He made his way back to the boat. The others had also wandered and returned. They seemed sullen. 

 “Find anything?” Tom asked, barely looking up. Clearly, their walk had only made their objective seem further out of reach. 

 Jerome hesitated. Couldn’t they just get back in The Reckoning, sail back the way they’d come? Wasn’t there somewhere else?

 “Maybe...” He was wondering what to say when the ground beneath them shifted slightly. 

 All of them froze. Panicked, Tom opened his mouth to speak, and Paige threw up a hand to silence him. 

 They listened. 

 Did it know? Could it feel them? 

 Jerome was wondering how quickly they could row away when the world tilted under them. There was a deep cracking sound, and then something came loose from the water, rising high up into the air. It was a nauseatingly slick tentacle, leisurely uncurling as if the sun had caught it and it wanted to touch the heat. 

 They were all gawping at this grotesque spectacle. Jerome shook himself. “We should leave-”

 But it was too late. The ground heaved, and the tentacle suddenly lashed back into the thick churning water with a violent impact. 

 Jerome was flung to the ground, he saw Paige and Fletcher fall and roll. Tom dived into the boat, hoping to find some stability there. The force of the tentacle caused chunks of altered water to fly up. The hideous ossified matter impacted all around them in loose clumps. The boat was struck and Tom cried out. In the distance, someone else was shouting, but Jerome couldn’t make out what. He lay curled in a foetal position just waiting for it all to stop. 

 Some dim withdrawn part of him wanted to laugh. It was madness. Everything they were supposed to achieve, everyone they were meant to save. What a waste. What a foolish waste. They deserved this. 

 The slimy filth-engorged tentacle thrashed above the water for a while, then it slowly, lazily, slipped back under the surface. Had it even known they were there? Had it lashed out, or was it merely stretching? 

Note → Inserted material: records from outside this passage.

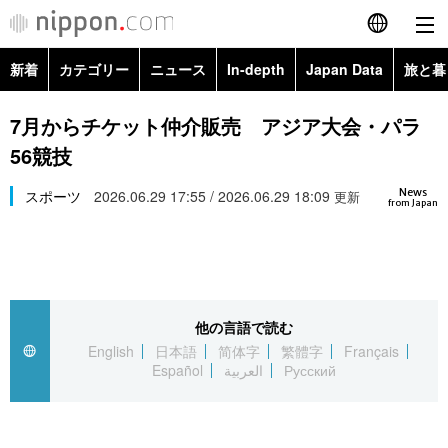
新着
カテゴリー
ニュース
In-depth
Japan Data
旅と暮
English
政治・外交
Topics
7月からチケット仲介販売 アジア大会・パラ
简体字
56競技
経済・ビジネス
Images
繁體字
カテゴリー
News
スポーツ
2026.06.29 17:55 / 2026.06.29 18:09
更新
from Japan
国際・海外
People
Français
政治・外交
ニュース
社会
東京
Español
経済・ビジネス
トップ
In-depth
文化
お知らせ
العربية
他の言語で読む
English
日本語
简体字
繁體字
Français
国際
アーカイブ
Japan Data
科学・技術
Español
العربية
Русский
Русский
社会
旅と暮らし
暮らし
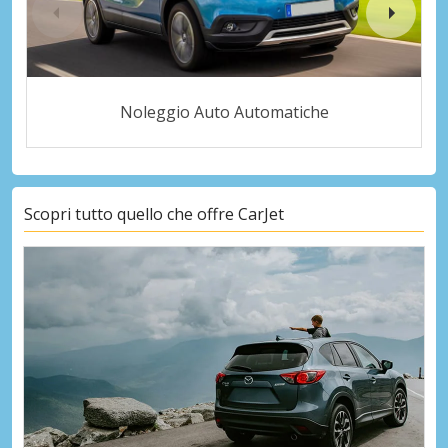
Noleggio Auto Automatiche
Scopri tutto quello che offre CarJet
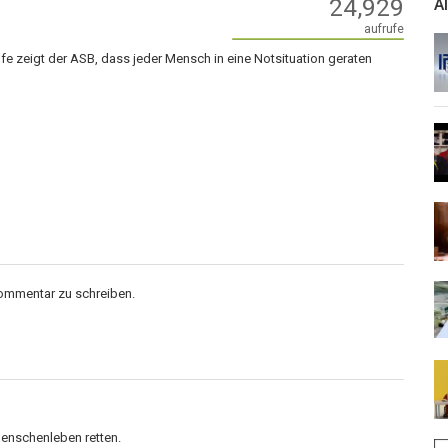
24,929
A
aufrufe
lfe zeigt der ASB, dass jeder Mensch in eine Notsituation geraten
Kommentar zu schreiben.
 Menschenleben retten.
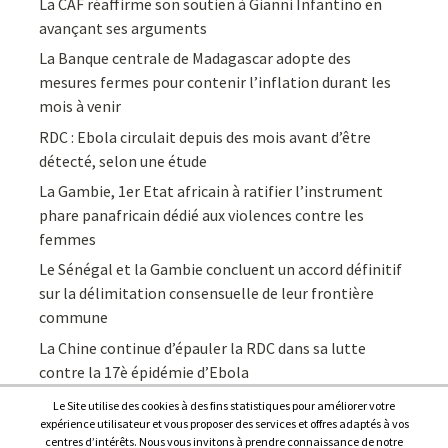
La CAF réaffirme son soutien à Gianni Infantino en
avançant ses arguments
La Banque centrale de Madagascar adopte des
mesures fermes pour contenir l’inflation durant les
mois à venir
RDC : Ebola circulait depuis des mois avant d’être
détecté, selon une étude
La Gambie, 1er Etat africain à ratifier l’instrument
phare panafricain dédié aux violences contre les
femmes
Le Sénégal et la Gambie concluent un accord définitif
sur la délimitation consensuelle de leur frontière
commune
La Chine continue d’épauler la RDC dans sa lutte
contre la 17è épidémie d’Ebola
Le Site utilise des cookies à des fins statistiques pour améliorer votre
expérience utilisateur et vous proposer des services et offres adaptés à vos
centres d’intérêts. Nous vous invitons à prendre connaissance de notre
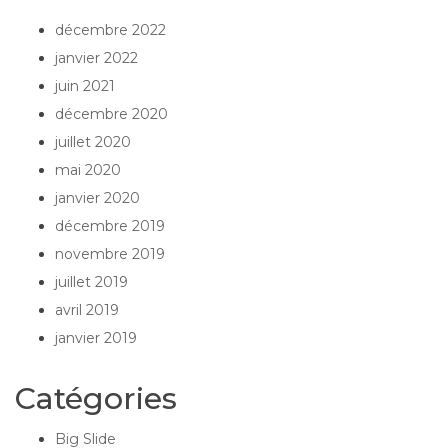
décembre 2022
janvier 2022
juin 2021
décembre 2020
juillet 2020
mai 2020
janvier 2020
décembre 2019
novembre 2019
juillet 2019
avril 2019
janvier 2019
Catégories
Big Slide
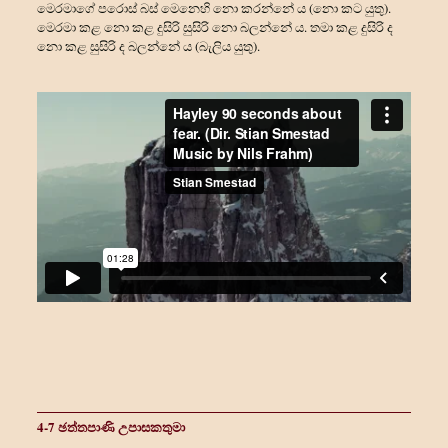
මෙරමාගේ පරොස් බස් මෙනෙහි නො කරන්නේ ය (නො කට යුතු).
මෙරමා කළ නො කළ දුසිරි සුසිරි නො බලන්නේ ය. තමා කළ දුසිරි ද
නො කළ සුසිරි ද බලන්නේ ය (බැලිය යුතු).
4-7 ඡත්තපාණි උපාසකතුමා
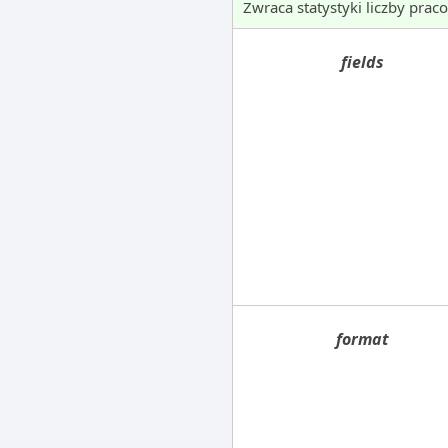
Zwraca statystyki liczby pra
fields
format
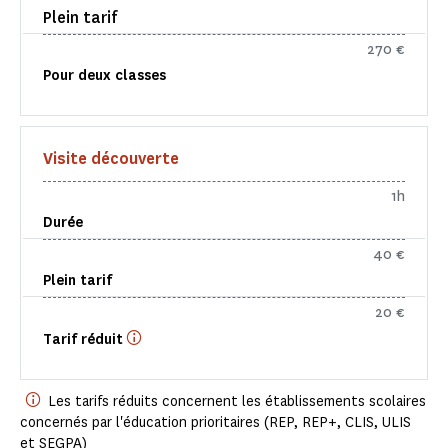
Plein tarif
270 €
Pour deux classes
Visite découverte
1h
Durée
40 €
Plein tarif
20 €
Tarif réduit
Les tarifs réduits concernent les établissements scolaires
concernés par l'éducation prioritaires (REP, REP+, CLIS, ULIS
et SEGPA)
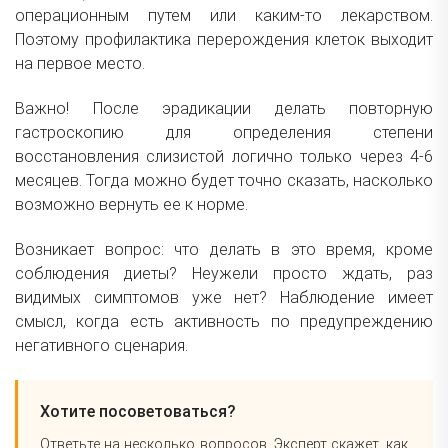
операционным путем или каким-то лекарством.
Поэтому профилактика перерождения клеток выходит
на первое место.
Важно! После эрадикации делать повторную
гастроскопию для определения степени
восстановления слизистой логично только через 4-6
месяцев. Тогда можно будет точно сказать, насколько
возможно вернуть ее к норме.
Возникает вопрос: что делать в это время, кроме
соблюдения диеты? Неужели просто ждать, раз
видимых симптомов уже нет? Наблюдение имеет
смысл, когда есть активность по предупреждению
негативного сценария.
Хотите посоветоваться?
Ответьте на несколько вопросов. Эксперт скажет, как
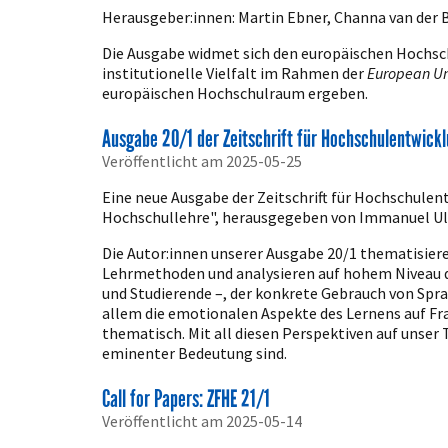
Herausgeber:innen: Martin Ebner, Channa van der 
Die Ausgabe widmet sich den europäischen Hochschu
institutionelle Vielfalt im Rahmen der
European Uni
europäischen Hochschulraum ergeben.
Ausgabe 20/1 der Zeitschrift für Hochschulentwickl
Veröffentlicht am 2025-05-25
Eine neue Ausgabe der Zeitschrift für Hochschulen
Hochschullehre", herausgegeben von Immanuel Ulri
Die Autor:innen unserer Ausgabe 20/1 thematisie
Lehrmethoden und analysieren auf hohem Niveau di
und Studierende –, der konkrete Gebrauch von Spr
allem die emotionalen Aspekte des Lernens auf Fr
thematisch. Mit all diesen Perspektiven auf unser
eminenter Bedeutung sind.
Call for Papers: ZFHE 21/1
Veröffentlicht am 2025-05-14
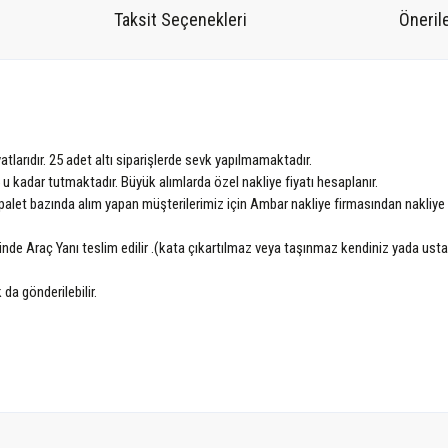
Taksit Seçenekleri
Önerile
tlarıdır. 25 adet altı siparişlerde sevk yapılmamaktadır.
5 u kadar tutmaktadır. Büyük alımlarda özel nakliye fiyatı hesaplanır.
alet bazında alım yapan müşterilerimiz için Ambar nakliye firmasından nakliye fiya
nünde Araç Yanı teslim edilir .(kata çıkartılmaz veya taşınmaz kendiniz yada ust
 da gönderilebilir.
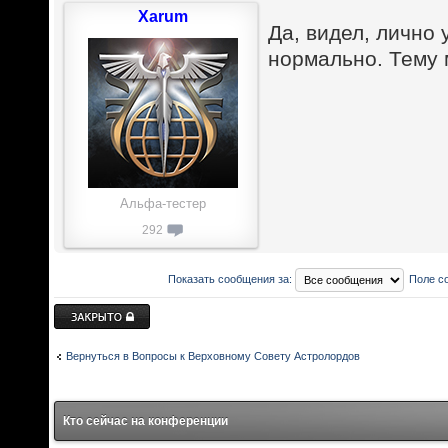
Xarum
Да, видел, лично
нормально. Тему 
Альфа-тестер
292
Показать сообщения за:
Поле с
Закрыто
Вернуться в Вопросы к Верховному Совету Астролордов
Кто сейчас на конференции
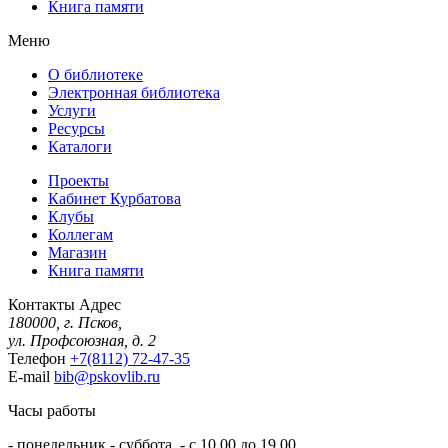
Книга памяти
Меню
О библиотеке
Электронная библиотека
Услуги
Ресурсы
Каталоги
Проекты
Кабинет Курбатова
Клубы
Коллегам
Магазин
Книга памяти
Контакты
Адрес
180000, г. Псков,
ул. Профсоюзная, д. 2
Телефон
+7(8112) 72-47-35
E-mail
bib@pskovlib.ru
Часы работы
- понедельник - суббота - с 10.00 до 19.00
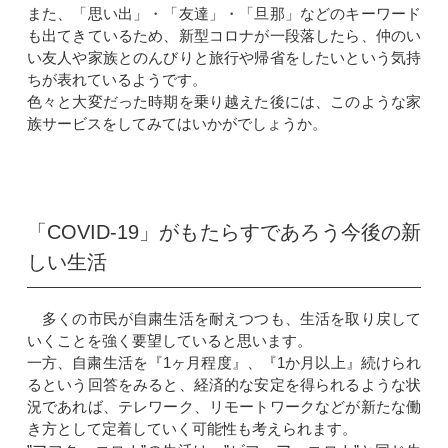
また、「思い出」・「友達」・「旦那」などのキーワード
も出てきているため、新型コロナが一段落したら、仲のい
い友人や家族とのんびりと旅行や帰省をしたいという気持
ちが表れているようです。
色々と大変だった時期を乗り越えた後には、このような家
族サービスをしてみてはいかがでしょうか。
「COVID-19」がもたらすであろう今後の新
しい生活
多くの市民が自粛生活を耐えつつも、生活を取り戻して
いくことを強く要望していると思います。
一方、自粛生活を『1ヶ月程度』、『1か月以上』続けられ
るという回答をみると、経済的な安定を得られるような状
況であれば、テレワーク、リモートワークなどが新たな働
き方として定着していく可能性も考えられます。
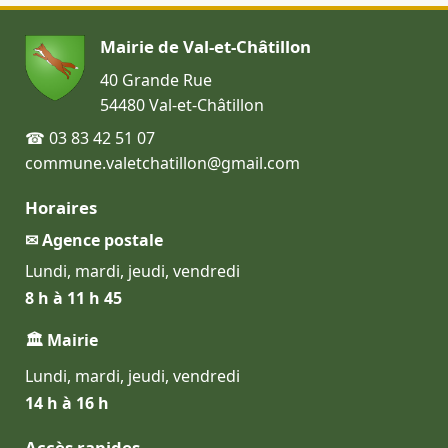
Mairie de Val-et-Châtillon
40 Grande Rue
54480 Val-et-Châtillon
☎ 03 83 42 51 07
commune.valetchatillon@gmail.com
Horaires
✉ Agence postale
Lundi, mardi, jeudi, vendredi
8 h à 11 h 45
🏛 Mairie
Lundi, mardi, jeudi, vendredi
14 h à 16 h
Accès rapides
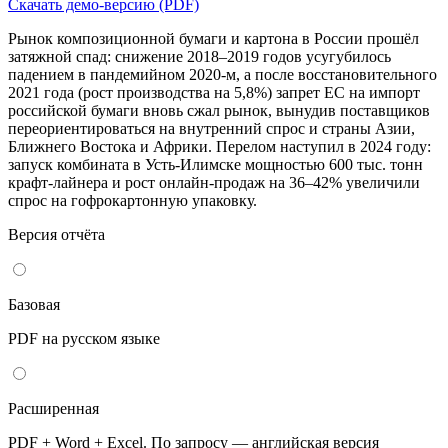
Скачать демо-версию (PDF)
Рынок композиционной бумаги и картона в России прошёл
затяжной спад: снижение 2018–2019 годов усугубилось
падением в пандемийном 2020-м, а после восстановительного
2021 года (рост производства на 5,8%) запрет ЕС на импорт
российской бумаги вновь сжал рынок, вынудив поставщиков
переориентироваться на внутренний спрос и страны Азии,
Ближнего Востока и Африки. Перелом наступил в 2024 году:
запуск комбината в Усть-Илимске мощностью 600 тыс. тонн
крафт-лайнера и рост онлайн-продаж на 36–42% увеличили
спрос на гофрокартонную упаковку.
Версия отчёта
Базовая
PDF на русском языке
Расширенная
PDF + Word + Excel. По запросу — английская версия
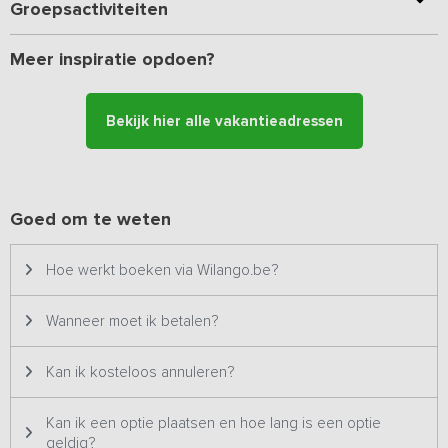
op het park zoals de buitenzwembaden, de speeltuin, twee
Groepsactiviteiten
tennisbanen, het sportveld, het speelbos, de jeu de boulesbaan
en verschillende tafeltennistafels.
Meer inspiratie opdoen?
Bijzonderheden: Deze accommodatie wordt niet verhuurd aan
voetbalverenigingen, disputen, studentenverenigingen of
Bekijk hier alle vakantieadressen
vergelijkbare groepen.
Goed om te weten
Hoe werkt boeken via Wilango.be?
Wanneer moet ik betalen?
Kan ik kosteloos annuleren?
Kan ik een optie plaatsen en hoe lang is een optie
geldig?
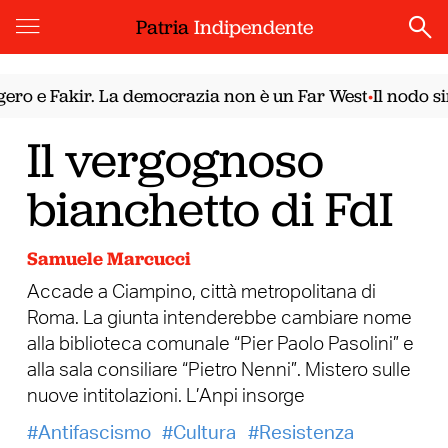
Patria
Indipendente
 e Fakir. La democrazia non è un Far West
Il nodo siri
•
Il vergognoso
bianchetto di FdI
Samuele Marcucci
Accade a Ciampino, città metropolitana di
Roma. La giunta intenderebbe cambiare nome
alla biblioteca comunale “Pier Paolo Pasolini” e
alla sala consiliare “Pietro Nenni”. Mistero sulle
nuove intitolazioni. L’Anpi insorge
Antifascismo
Cultura
Resistenza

 Laughing where he lay, Jerome doubted it mattered. 

 After a while, he became aware of Fletcher standing over him. He opened his eyes, and they looked at each other. Jerome felt all of his years as he slowly got to his knees, looking about for the others. 

 The boat had been violently struck and was lying on its side. Jerome looked to the other man, and Fletcher shook his head. 

 “Paige?”

 Fletcher walked away. He went to the edge of the “land,” and stared out across the water. Pointlessly, Jerome called out her name a few times, but Paige never answered. He stopped soon thereafter, knowing she never would. 

###

They managed to right the boat and clambered wearily back inside. It was seaworthy, just about. 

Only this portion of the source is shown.